Der Gesetzgeber ist gefordert
Bewegt sich die deutsche Wirtschaft nicht, kündigt die Bundesregierung für den kommenden Sommer an, ein sogenanntes Lieferkettengesetz einzubringen. Von Wettbewerbsnachteilen will der Arbeitsminister allerdings nichts wissen. Hubertus Heil verweist darauf, dass es zum Beispiel in Frankreich ein Lieferkettengesetz gibt. Und: Der SPD-Mann stellt in den Vordergrund, dass es durchaus einige bedeutende deutsche Firmen gibt, die sehr wohl auf Standards in ihrer Produktion achten.
"Unternehmen wie Ritter Sport, Tchibo, durchaus auch KiK - aus Schaden klug geworden - Hapag Lloyd und viele andere. Möglicherweise geht es auch um das Ansehen von Unternehmen dabei. Das ist ja nicht verkehrt, dass man auch auf sein Ansehen achtet, aber das sind Unternehmen, die solche Strukturen haben. Und warum sollten die, die sich kümmern im Wettbewerb gegenüber denen benachteiligt sein, die sich nicht kümmern?"

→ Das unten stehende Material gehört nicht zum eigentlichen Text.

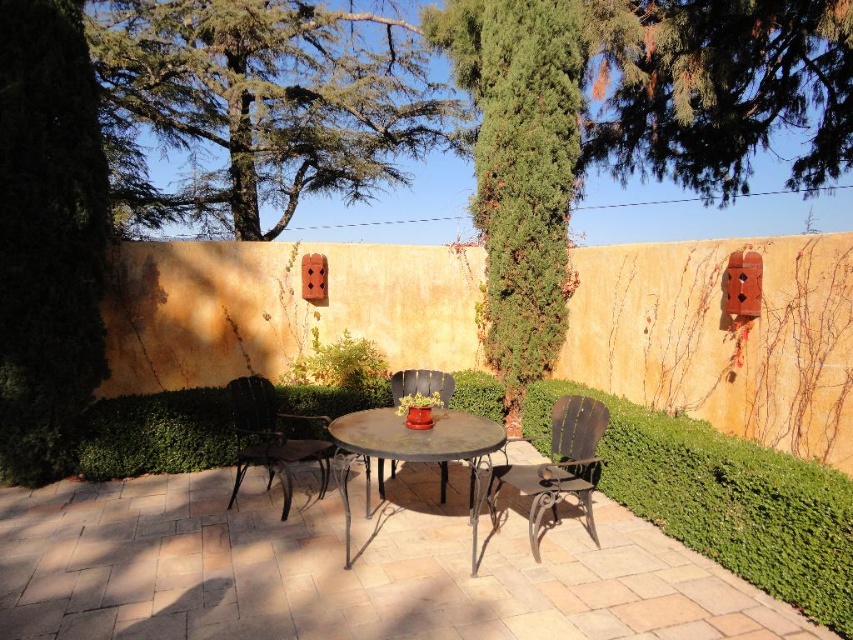 Question: Observing the image, what is the correct spatial positioning of green textured tree at center in reference to metallic dark brown chair at left?

Choices:
 (A) below
 (B) above

Answer: (B)

Question: Which of the following is the closest to the observer?

Choices:
 (A) dark brown wrought iron chair at center
 (B) metallic dark brown chair at center

Answer: (A)

Question: Which of the following is the closest to the observer?

Choices:
 (A) green leafy tree at left
 (B) dark brown wrought iron chair at center
 (C) green leafy tree at upper center
 (D) metallic dark brown chair at center

Answer: (B)

Question: Which object is farther from the camera taking this photo?

Choices:
 (A) metallic dark brown chair at center
 (B) green leafy tree at left
 (C) green textured tree at center

Answer: (C)

Question: Can you confirm if green textured tree at center is positioned below rusty metal table at center?

Choices:
 (A) no
 (B) yes

Answer: (A)

Question: Is dark brown wrought iron chair at center positioned in front of rusty metal table at center?

Choices:
 (A) no
 (B) yes

Answer: (A) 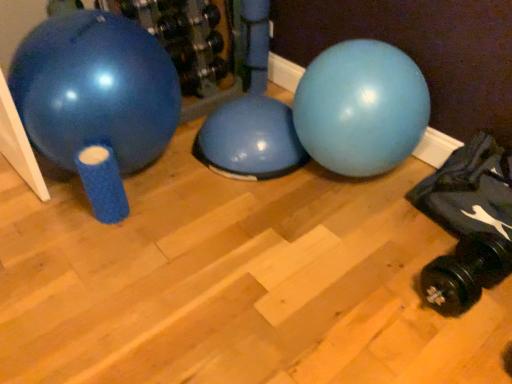 Question: Should I look upward or downward to see black rubber dumbbell at lower right?

Choices:
 (A) up
 (B) down

Answer: (B)

Question: Can you confirm if black rubber dumbbell at lower right is bigger than matte blue exercise ball at left?

Choices:
 (A) no
 (B) yes

Answer: (A)

Question: Is black rubber dumbbell at lower right not inside matte blue exercise ball at left?

Choices:
 (A) no
 (B) yes

Answer: (B)

Question: From a real-world perspective, is black rubber dumbbell at lower right positioned over matte blue exercise ball at left based on gravity?

Choices:
 (A) yes
 (B) no

Answer: (B)

Question: Is black rubber dumbbell at lower right looking in the opposite direction of matte blue exercise ball at left?

Choices:
 (A) no
 (B) yes

Answer: (A)

Question: Considering the relative sizes of black rubber dumbbell at lower right and matte blue exercise ball at left in the image provided, is black rubber dumbbell at lower right thinner than matte blue exercise ball at left?

Choices:
 (A) no
 (B) yes

Answer: (B)

Question: Considering the relative positions of black rubber dumbbell at lower right and matte blue exercise ball at left in the image provided, is black rubber dumbbell at lower right to the left of matte blue exercise ball at left from the viewer's perspective?

Choices:
 (A) yes
 (B) no

Answer: (B)

Question: Can you confirm if matte blue exercise ball at left is smaller than black rubber dumbbell at lower right?

Choices:
 (A) no
 (B) yes

Answer: (A)

Question: Does matte blue exercise ball at left come behind black rubber dumbbell at lower right?

Choices:
 (A) no
 (B) yes

Answer: (B)

Question: Could you tell me if matte blue exercise ball at left is turned towards black rubber dumbbell at lower right?

Choices:
 (A) yes
 (B) no

Answer: (A)

Question: From the image's perspective, is matte blue exercise ball at left beneath black rubber dumbbell at lower right?

Choices:
 (A) yes
 (B) no

Answer: (B)

Question: Are matte blue exercise ball at left and black rubber dumbbell at lower right located far from each other?

Choices:
 (A) yes
 (B) no

Answer: (A)

Question: Is matte blue exercise ball at left in front of black rubber dumbbell at lower right?

Choices:
 (A) yes
 (B) no

Answer: (B)

Question: From their relative heights in the image, would you say black rubber dumbbell at lower right is taller or shorter than matte blue exercise ball at left?

Choices:
 (A) short
 (B) tall

Answer: (A) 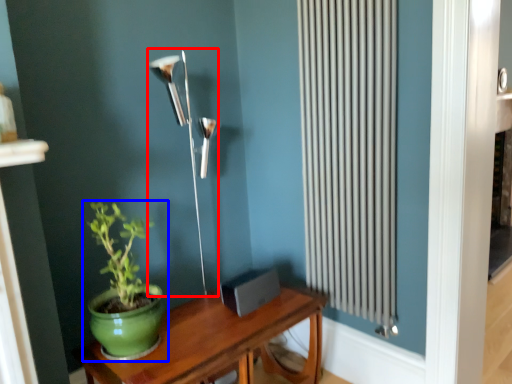 Question: Among these objects, which one is farthest to the camera, lamp (highlighted by a red box) or houseplant (highlighted by a blue box)?

Choices:
 (A) lamp
 (B) houseplant

Answer: (A)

Schlechtes Vorbild: Die Textilindustrie
Dass sich weite Teile der deutschen Wirtschaft allem Anschein nach nicht um Menschenrechte scheren, konnte Entwicklungsminister Müller mit Blick auf sein Textilbündnis erleben. Viele Kunden wären bereit, mehr Geld für fair gehandelte Produkte auszugeben, glaubt Kathrin Krause vom Bundesverband der Verbraucherzentralen. Ohne ein Gesetz, das zeigt ihrer Ansicht nach das freiwillige Textilbündnis, wird es nicht gehen.
"Das Textilbündnis wurde nach der Katastrophe von Rana Plaza 2014 ins Leben gerufen. Nach fünf Jahren sehen wir leider, dass weniger als 50 Prozent der auf dem deutschen Markt vertretenen Textilunternehmen dort Mitglied sind. Was wir eigentlich bräuchten, ist eine gesetzliche Regelung, die für alle Unternehmen gilt, dass es keine Nachteile für die Unternehmen gibt, die nachhaltiger und besser produzieren, zum Beispiel bessere Löhne bezahlen, Umweltmanagement-System haben, ihre Lieferkette kennen."
Mit der Drohung aus Berlin kommt die Politik diesem Lieferkettengesetz nun einen Schritt näher. Auch die Kirchen hatten zuletzt immer wieder gefordert, per Gesetz die Auswüchse der Globalisierung zu bekämpfen.